TO DO |
Starting at the line containing "CGV & C de retour" and ending at the line containing "ปรึกษาในการเจรจาสัญญา และช", transcribe the listing below exactly. Keep both end lines, skip the pictures, and copy nothing else.

INPUT RECORDS |
--------------------------------
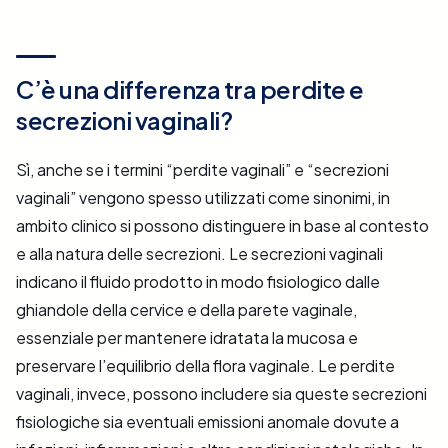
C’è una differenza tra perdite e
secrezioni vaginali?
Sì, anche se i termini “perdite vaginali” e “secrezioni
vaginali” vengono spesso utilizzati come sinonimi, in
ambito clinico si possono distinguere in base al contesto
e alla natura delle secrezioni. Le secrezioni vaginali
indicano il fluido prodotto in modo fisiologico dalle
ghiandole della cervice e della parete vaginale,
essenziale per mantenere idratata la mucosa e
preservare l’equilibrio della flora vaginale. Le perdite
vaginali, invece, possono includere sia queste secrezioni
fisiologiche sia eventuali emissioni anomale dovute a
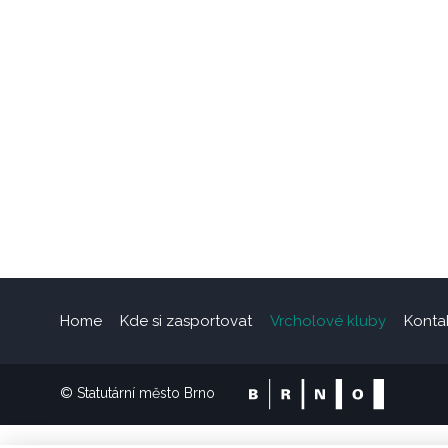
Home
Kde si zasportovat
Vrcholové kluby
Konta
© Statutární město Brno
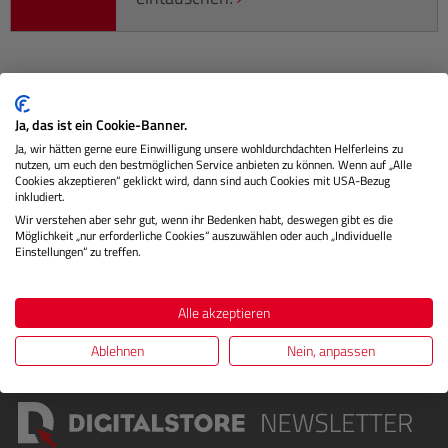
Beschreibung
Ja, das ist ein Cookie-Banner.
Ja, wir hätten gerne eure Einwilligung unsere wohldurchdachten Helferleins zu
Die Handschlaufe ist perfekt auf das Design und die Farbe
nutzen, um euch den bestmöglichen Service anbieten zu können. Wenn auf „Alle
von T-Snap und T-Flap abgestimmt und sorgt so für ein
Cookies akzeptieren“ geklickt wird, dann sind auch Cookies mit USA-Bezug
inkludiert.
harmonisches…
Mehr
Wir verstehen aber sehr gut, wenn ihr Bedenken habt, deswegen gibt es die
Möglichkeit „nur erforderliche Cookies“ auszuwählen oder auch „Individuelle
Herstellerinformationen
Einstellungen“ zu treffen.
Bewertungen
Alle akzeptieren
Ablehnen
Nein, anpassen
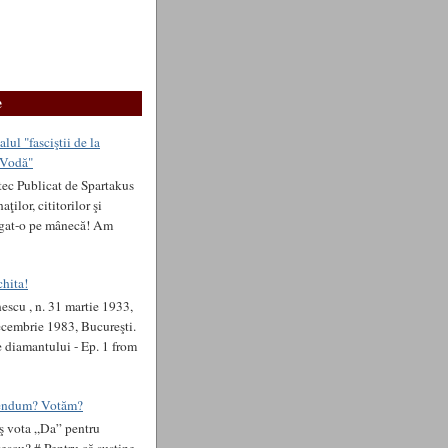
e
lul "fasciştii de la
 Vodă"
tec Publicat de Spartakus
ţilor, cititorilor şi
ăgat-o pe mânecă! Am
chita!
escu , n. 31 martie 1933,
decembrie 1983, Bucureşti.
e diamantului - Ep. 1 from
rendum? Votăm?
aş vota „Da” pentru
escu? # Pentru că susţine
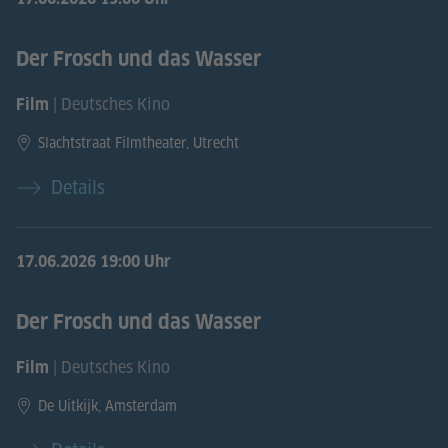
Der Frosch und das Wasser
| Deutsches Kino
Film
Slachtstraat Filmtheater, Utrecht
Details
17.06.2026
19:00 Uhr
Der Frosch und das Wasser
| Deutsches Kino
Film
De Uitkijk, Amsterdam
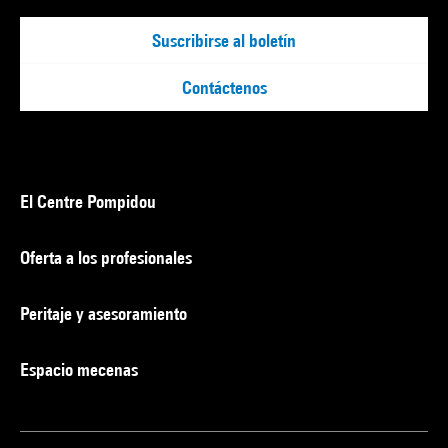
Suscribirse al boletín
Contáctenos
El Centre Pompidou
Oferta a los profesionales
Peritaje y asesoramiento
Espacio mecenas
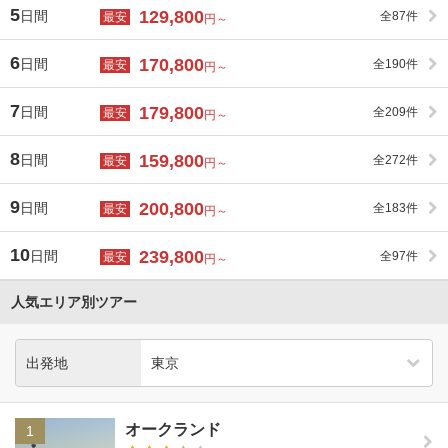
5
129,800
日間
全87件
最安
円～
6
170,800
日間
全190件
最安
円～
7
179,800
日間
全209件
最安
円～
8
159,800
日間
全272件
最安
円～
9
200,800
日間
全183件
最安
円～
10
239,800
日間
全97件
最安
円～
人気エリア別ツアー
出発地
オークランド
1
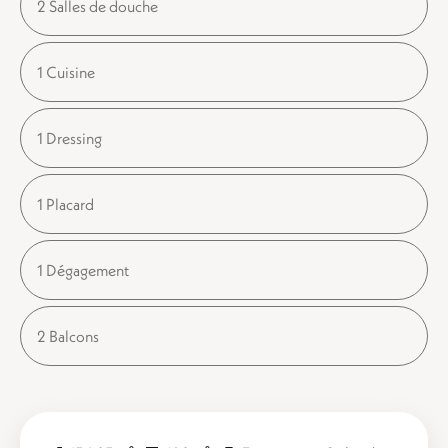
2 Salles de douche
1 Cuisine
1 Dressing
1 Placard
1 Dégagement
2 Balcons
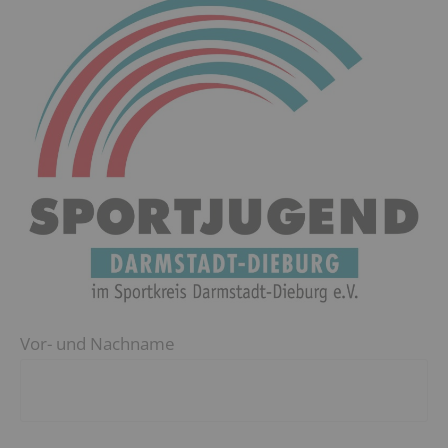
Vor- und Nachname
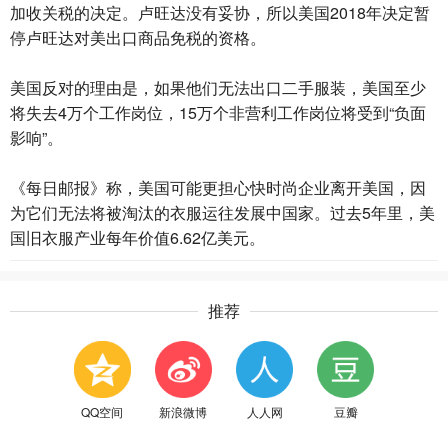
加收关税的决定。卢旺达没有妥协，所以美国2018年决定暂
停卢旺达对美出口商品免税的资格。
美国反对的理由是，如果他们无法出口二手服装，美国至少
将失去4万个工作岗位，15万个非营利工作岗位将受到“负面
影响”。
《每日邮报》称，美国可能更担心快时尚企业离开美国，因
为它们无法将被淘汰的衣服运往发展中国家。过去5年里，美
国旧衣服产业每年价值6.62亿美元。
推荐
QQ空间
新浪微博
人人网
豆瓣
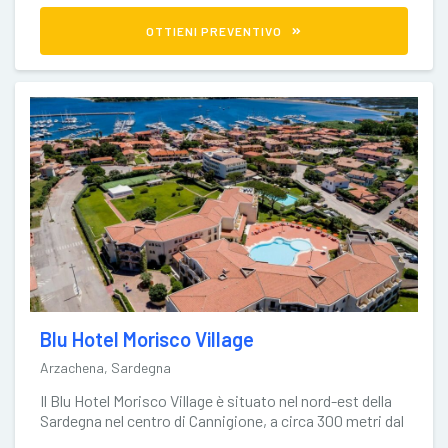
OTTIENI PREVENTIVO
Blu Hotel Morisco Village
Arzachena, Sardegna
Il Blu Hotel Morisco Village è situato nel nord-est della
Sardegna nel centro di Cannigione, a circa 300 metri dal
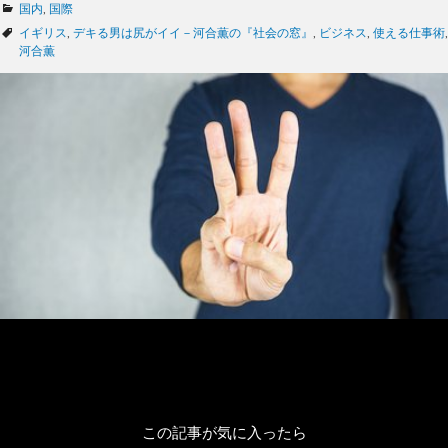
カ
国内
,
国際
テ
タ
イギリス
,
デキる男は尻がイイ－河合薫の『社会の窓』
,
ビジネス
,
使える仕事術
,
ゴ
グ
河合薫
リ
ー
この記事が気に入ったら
--------------------------------
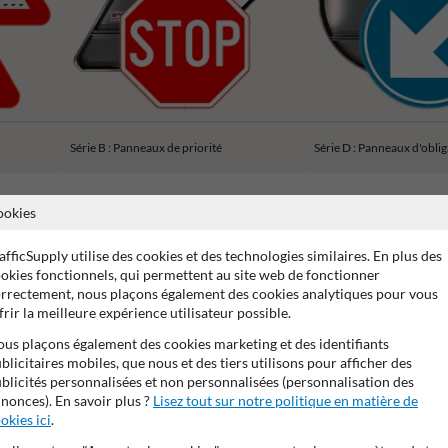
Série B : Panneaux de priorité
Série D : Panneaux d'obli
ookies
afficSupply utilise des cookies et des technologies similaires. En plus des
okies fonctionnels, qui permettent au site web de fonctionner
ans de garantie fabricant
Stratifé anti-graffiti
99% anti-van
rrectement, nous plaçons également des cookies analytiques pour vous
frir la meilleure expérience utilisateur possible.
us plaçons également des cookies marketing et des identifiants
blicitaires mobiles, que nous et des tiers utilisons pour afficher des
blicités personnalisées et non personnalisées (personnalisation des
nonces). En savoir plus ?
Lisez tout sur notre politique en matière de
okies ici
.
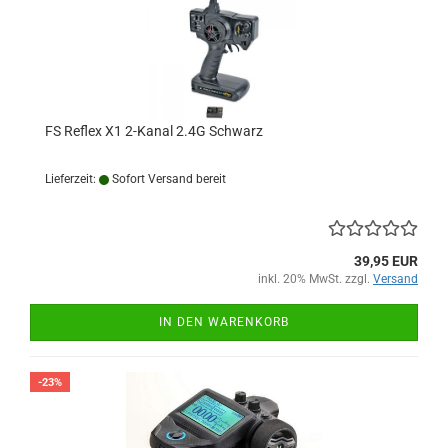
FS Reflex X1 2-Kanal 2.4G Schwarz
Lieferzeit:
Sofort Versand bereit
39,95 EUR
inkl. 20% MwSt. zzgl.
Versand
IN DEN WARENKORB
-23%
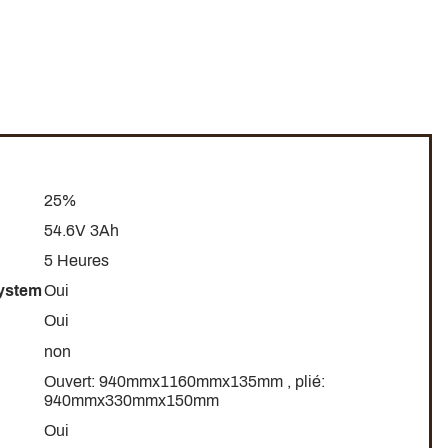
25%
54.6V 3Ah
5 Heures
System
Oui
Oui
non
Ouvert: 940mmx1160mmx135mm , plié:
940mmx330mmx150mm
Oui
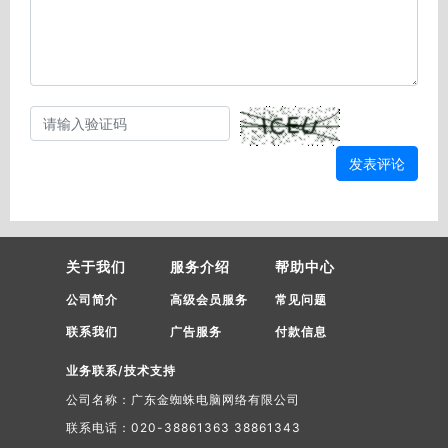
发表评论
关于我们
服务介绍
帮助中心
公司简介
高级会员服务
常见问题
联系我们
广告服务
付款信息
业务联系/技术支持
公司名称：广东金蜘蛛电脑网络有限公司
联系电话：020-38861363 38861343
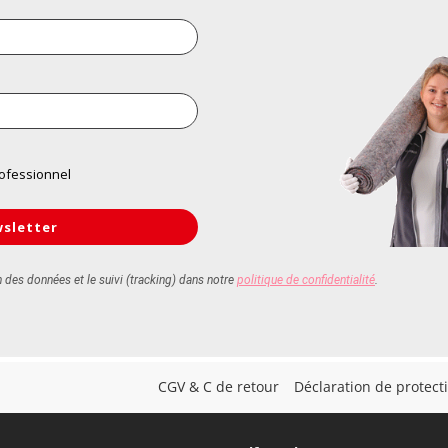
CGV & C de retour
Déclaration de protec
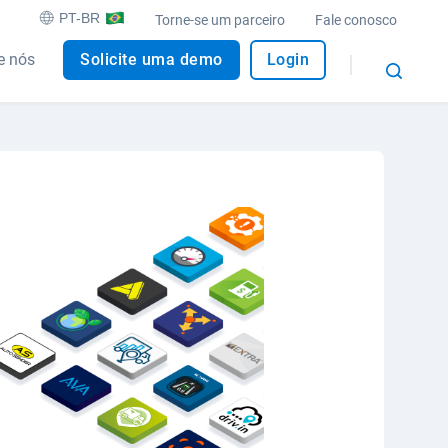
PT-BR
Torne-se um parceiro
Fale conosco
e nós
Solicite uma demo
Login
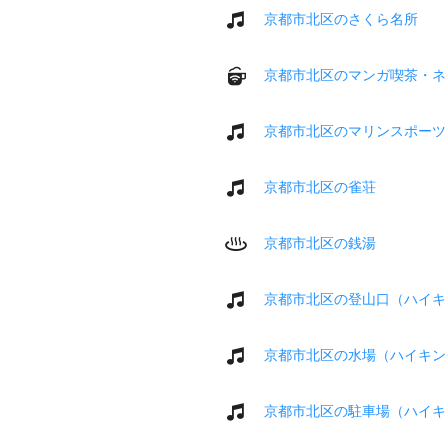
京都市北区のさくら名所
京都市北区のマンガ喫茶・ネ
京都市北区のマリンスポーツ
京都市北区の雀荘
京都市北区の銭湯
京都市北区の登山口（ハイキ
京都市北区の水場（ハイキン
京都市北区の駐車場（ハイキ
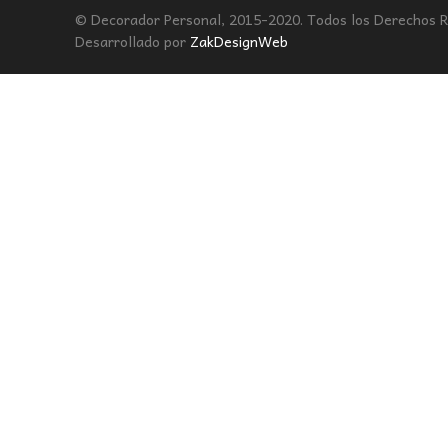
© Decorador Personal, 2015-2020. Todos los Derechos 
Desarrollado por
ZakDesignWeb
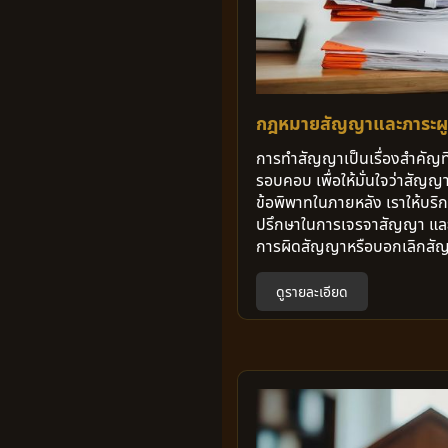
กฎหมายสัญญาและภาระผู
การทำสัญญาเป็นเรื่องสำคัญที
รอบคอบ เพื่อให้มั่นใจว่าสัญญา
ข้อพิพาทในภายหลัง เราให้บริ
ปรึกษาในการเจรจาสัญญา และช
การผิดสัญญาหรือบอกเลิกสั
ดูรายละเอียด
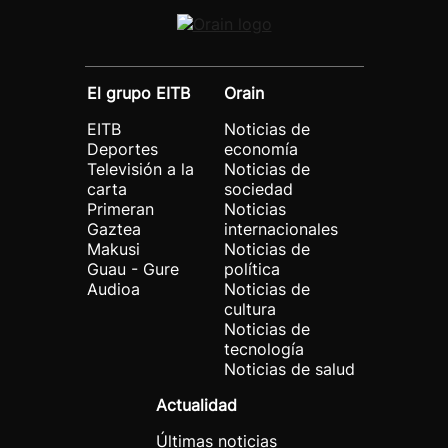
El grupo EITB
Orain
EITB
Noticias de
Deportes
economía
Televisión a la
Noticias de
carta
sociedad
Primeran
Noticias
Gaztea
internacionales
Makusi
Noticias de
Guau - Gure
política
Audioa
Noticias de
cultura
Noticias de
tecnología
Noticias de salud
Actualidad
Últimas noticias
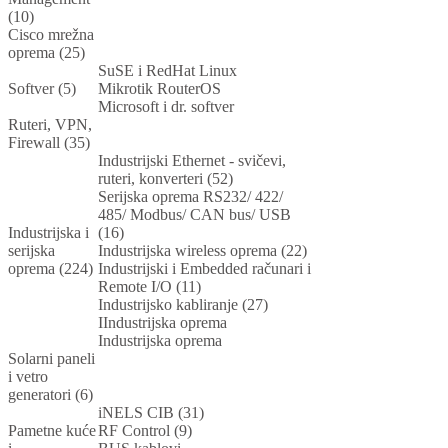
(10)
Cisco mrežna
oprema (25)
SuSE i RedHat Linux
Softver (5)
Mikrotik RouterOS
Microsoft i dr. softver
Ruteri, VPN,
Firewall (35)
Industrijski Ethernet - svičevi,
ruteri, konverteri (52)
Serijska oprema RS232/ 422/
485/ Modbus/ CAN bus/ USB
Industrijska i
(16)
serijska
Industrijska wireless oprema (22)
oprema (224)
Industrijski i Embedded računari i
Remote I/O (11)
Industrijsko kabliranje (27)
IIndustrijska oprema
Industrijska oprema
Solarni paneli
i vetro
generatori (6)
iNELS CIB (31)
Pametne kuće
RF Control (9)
--------------------------------
EXERCISE ANSWER |
CGV & C de retour
Déclaration de protec
PT-BR
Torne-se um parceiro
Fale conosco
e nós
Solicite uma demo
Login
京都市北区のさくら名所
京都市北区のマンガ喫茶・ネ
京都市北区のマリンスポーツ
京都市北区の雀荘
京都市北区の銭湯
京都市北区の登山口（ハイキ
京都市北区の水場（ハイキン
京都市北区の駐車場（ハイキ
© Decorador Personal, 2015-2020. Todos los Derechos 
Desarrollado por
ZakDesignWeb
กฎหมายสัญญาและภาระผู
การทำสัญญาเป็นเรื่องสำคัญที
รอบคอบ เพื่อให้มั่นใจว่าสัญญา
ข้อพิพาทในภายหลัง เราให้บริ
ปรึกษาในการเจรจาสัญญา และช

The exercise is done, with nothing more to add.